An Update on Hello Lamp Post
Ben Barker
21st June 2013
This week we’ve put up the holding page for Hello Lamp Post and as the counter tells you, we’re less than a month from launch. We thought it would be worth talking about what we’ve been up to and what we’ve been finding out.
Communication
One of our key challenges has been communcating the idea, both the mechanic and the sense of fun we hope it will bring to all types of player in Bristol. So as a recap here’s our most recent attempt at explaining the project.
Codes can be found around the city that are normally used to identify public objects for maintenance and monitoring. With Hello Lamp Post we use these codes as identifiers in a city wide network of objects. These codes allow you to either ‘wake up’ a sleeping object or learn what other people have been saying to one that is already awake. Will it be pleased to see you? Irritated at having been left in the rain? Or will it tell you a secret? Each exchange will last for a few messages and you will be encouraged to come back and talk to the object some more another day. The more you play, the more the hidden life of the city will be revealed. Objects might even start to get attached to you if you talk to them a lot.
Trailer
There is also a trailer that we hope gives people a sense of how the interaction will feel and what the cumulative effect of it will be.
Playtesting and the Mechanic
We don’t want to give too much away about the content, but a lot of our work has focused on the balance between giving the objects personality, and their responsibility to convey the personality of the people of Bristol. We started off building quite characterful objects with recognisable personalities, but we quickly realised that acting like a logic system is more honest to what they are, the personality comes from the people on the system.
At an earlier playtest we explored the idea that people would speak to the whole of Bristol through the objects, not just the object they were stood in front of. Though this meant there was a lot more content to explore, the disconnect from place and narrative – one of the core aspects of our proposal – was lost and the players told us that. So on the second day of testing we moved back to the much more object-centric conversation which vastly improved the experience, though the cost is that people see less user content. Thanks to everyone who helped with playtests, we’ve learned a lot from your input.

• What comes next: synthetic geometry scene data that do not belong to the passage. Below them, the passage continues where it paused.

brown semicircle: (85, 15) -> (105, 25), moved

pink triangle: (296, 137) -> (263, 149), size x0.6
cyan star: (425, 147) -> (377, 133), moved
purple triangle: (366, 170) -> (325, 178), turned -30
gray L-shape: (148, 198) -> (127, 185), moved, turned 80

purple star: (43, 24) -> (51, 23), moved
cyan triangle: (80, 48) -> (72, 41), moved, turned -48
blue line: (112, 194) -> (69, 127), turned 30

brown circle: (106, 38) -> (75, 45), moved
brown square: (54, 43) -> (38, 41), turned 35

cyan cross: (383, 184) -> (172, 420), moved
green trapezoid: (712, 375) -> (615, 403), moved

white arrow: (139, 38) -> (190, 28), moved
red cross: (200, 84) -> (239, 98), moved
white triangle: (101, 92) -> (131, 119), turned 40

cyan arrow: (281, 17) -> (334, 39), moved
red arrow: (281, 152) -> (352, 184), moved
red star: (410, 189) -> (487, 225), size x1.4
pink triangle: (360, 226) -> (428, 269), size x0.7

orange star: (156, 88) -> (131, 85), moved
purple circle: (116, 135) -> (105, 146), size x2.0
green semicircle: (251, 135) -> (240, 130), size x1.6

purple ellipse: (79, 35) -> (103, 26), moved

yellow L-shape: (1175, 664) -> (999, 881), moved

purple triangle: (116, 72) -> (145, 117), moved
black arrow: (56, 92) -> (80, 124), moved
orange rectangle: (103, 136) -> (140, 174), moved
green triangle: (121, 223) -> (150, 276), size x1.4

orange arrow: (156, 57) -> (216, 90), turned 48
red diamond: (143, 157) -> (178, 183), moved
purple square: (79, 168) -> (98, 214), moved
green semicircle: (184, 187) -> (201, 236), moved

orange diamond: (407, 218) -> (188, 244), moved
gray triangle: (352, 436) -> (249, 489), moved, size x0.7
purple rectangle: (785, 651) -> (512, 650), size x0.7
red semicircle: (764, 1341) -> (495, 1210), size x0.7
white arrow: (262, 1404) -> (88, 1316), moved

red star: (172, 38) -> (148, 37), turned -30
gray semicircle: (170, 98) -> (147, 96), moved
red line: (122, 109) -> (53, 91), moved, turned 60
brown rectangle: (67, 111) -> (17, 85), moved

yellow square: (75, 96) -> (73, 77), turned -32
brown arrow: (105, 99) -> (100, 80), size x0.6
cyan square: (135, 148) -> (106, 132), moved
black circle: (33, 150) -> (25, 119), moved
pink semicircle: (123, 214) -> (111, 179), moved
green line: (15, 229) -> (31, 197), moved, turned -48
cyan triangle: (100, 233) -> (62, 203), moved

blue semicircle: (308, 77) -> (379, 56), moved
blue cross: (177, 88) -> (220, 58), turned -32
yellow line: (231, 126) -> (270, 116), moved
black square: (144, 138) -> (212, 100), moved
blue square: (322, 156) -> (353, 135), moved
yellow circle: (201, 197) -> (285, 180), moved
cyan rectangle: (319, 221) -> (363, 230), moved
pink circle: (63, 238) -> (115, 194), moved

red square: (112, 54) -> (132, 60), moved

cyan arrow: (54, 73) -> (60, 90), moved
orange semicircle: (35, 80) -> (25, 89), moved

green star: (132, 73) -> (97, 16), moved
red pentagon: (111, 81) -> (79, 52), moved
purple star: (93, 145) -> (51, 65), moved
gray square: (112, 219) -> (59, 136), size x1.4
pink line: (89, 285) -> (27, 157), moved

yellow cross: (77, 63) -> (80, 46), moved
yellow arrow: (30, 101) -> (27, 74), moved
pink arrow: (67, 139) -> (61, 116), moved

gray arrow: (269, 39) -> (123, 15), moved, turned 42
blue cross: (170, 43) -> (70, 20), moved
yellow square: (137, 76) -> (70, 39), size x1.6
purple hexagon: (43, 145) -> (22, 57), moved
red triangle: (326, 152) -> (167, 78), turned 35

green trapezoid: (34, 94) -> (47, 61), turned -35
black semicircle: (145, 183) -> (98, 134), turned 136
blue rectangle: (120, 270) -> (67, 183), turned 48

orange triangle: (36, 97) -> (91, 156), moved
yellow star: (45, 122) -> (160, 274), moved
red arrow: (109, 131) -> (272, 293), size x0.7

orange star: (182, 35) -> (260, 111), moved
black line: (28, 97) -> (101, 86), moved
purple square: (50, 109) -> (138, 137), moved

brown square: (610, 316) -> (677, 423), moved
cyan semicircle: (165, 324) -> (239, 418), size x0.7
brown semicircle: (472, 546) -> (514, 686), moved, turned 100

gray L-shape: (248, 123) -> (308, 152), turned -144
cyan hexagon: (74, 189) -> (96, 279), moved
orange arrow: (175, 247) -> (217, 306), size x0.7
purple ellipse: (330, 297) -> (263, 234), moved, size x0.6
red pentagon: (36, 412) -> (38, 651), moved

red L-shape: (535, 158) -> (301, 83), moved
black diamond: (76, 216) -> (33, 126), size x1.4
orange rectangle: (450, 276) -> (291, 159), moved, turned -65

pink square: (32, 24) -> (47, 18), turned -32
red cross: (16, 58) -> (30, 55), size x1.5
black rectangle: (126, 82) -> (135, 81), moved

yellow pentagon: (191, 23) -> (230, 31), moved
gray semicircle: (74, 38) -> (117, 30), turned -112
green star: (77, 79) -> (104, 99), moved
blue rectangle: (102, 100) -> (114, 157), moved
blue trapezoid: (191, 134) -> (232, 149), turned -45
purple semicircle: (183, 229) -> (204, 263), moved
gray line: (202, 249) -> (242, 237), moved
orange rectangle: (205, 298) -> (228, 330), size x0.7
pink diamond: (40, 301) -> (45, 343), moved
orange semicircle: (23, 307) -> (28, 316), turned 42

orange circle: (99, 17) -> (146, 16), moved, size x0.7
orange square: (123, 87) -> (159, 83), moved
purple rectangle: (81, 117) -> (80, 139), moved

At our most recent playtest we settled on mechanic that is mix of the both object specific content and ideas from other parts of the city, so we can facilitate a city wide communication as well as location specific ideas to emerge.
Tom expands on what this play testing does and our overall process:
It’s one of continual prototyping and slow evolution. We’ve always had the basic idea of what a conversation should feel like – but it’s turned out to be the details of the implementation that’s most important. So we’ll explore what a conversation might feel like first with pen and paper – drawing up flowcharts, sample dialogue – and once we have some logic laid out, we’ll code it up and see what it feels like when it’s in your hand, on a small screen – and see what all the edge cases we hadn’t thought about lead to! And then we’ll iterate on that.
We playtest it a lot: both with friends and colleagues in the studio, but also on site in Bristol. We’ve tried it with several groups down there over a number of visits, and it’s been really interesting to see how they’ve responded to it; each time we go back, the new improvements lead to even more useful feedback.
An Internet for Things
Another point that comes up a lot in discussion is around the Internet of Things. In someways this wasn’t a huge part of our thinking – the idea grew from a desire to record and encourage sharing of experience in the city. Yet as designers practicing today, we were inevitably influenced by the IoT (and for me a big part of my design education was with Alex and Tinker). Though the project arrives at a time when the IoT is being talked about more and more, the challenge with Hello Lamp Post has been almost an opposite. Rather than giving networks more human and tangible presence, our objects were already there, integrated into the city and with their own stories, our challenge was to create a playful, human network for them to live on.